La Dra. María Teresa Valenzuela, especialista en Salud Pública y en materia de vacunas, explicó que hace cinco años, no se concebía que hubiera detractores, sin embargo, han aparecido movimientos anti vacunas, que mal informados, generan un daño importante al Programa de Vacunaciones, un programa que sólo ha salvado vidas, ha impactado positivamente en la disminución de la mortalidad infantil, y que le da valor a la atención de salud. “En Chile no se ha logrado generar una verdadera discusión técnica, tal como debiera ser, y el debate público se ha quedado en el ámbito político y social. Los padres que denuncian están mal informados”, señaló la Dra. Valenzuela.

La especialista, quien presidió el Comité Asesor en Vacunas y Estrategias de Inmunización (CAVEI) del Ministerio de Salud, recordó que las vacunas han contribuido a erradicar enfermedades a nivel mundial, como la Poliomelitis. En el caso específico de la vacuna contra el virus del Papiloma Humano que produce cáncer cervicouterino, la Dra.

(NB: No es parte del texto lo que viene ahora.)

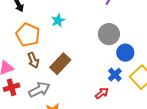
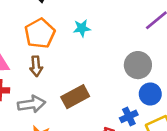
brown rectangle: (60, 64) -> (75, 97), moved

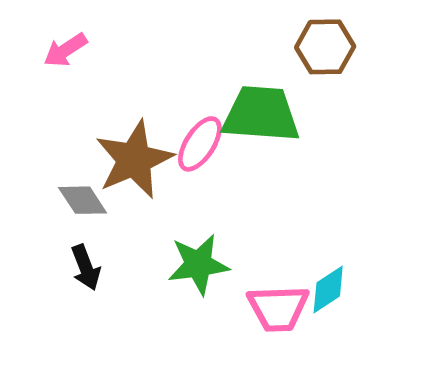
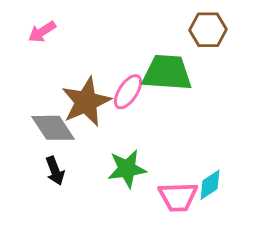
gray diamond: (83, 200) -> (53, 128), size x1.4

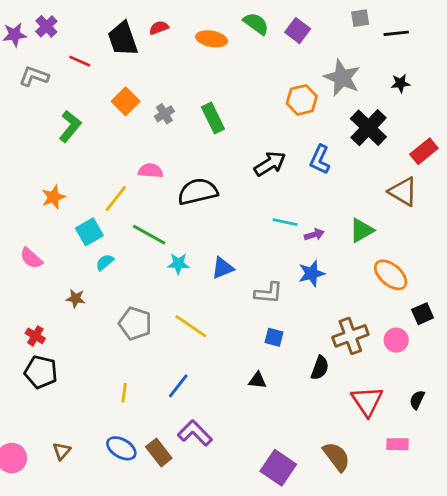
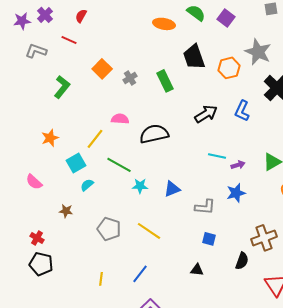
red semicircle: (159, 28) -> (81, 16), moved, turned -40
black trapezoid: (123, 39) -> (194, 57), moved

Valenzuela indicó que está autorizada en 138 países y está incluida en el Plan Nacional de Inmunización de 66 países. “Por lo tanto, la recomendación es reforzar los distintos componentes del Programa, uno de ellos, la comunicación que debiese ser estratégica y lo más amplia posible”, indicó.


Desde una perspectiva filósofo-política, el director de Estudios del Instituto de Filosofía, Joaquín García-Huidobro, manifestó que “desde que comenzó la práctica de la vacunación surgieron grupos que se le oponían: desde algunos fundamentalistas religiosos hasta personas que mantienen una actitud escéptica respecto de sus reales beneficios u otras que sostienen que las políticas de vacunación obligatoria significan una violación de los derechos civiles. La aparición de Internet en las últimas décadas ha llevado a un incremento o al menos a una mayor notoriedad de estas posturas. Esta red, junto con sus indudables ventajas, presenta el problema de que “aplana” la información, ya que un artículo escrito en un blog de un grupo radical aparece con igual importancia que un texto publicado en The Lancet o cualquier otra revista particularmente reconocida por la comunidad médica”.


El profesor García-Huidobro agregó que “dejar de vacunar a un niño contra una enfermedad peligrosa es una forma de maltrato por omisión, del mismo modo que lo sería abstenerse de abrigarlo en medio del más crudo invierno. Quien viola derechos en este caso no es la autoridad, sino los padres. Además, la falta de vacuna de un menor pone en riesgo al resto de los niños que tienen contacto con él, pues la eficacia de las vacunas se consigue en la medida en que su recepción masiva crea ambientes protegidos para los menores”.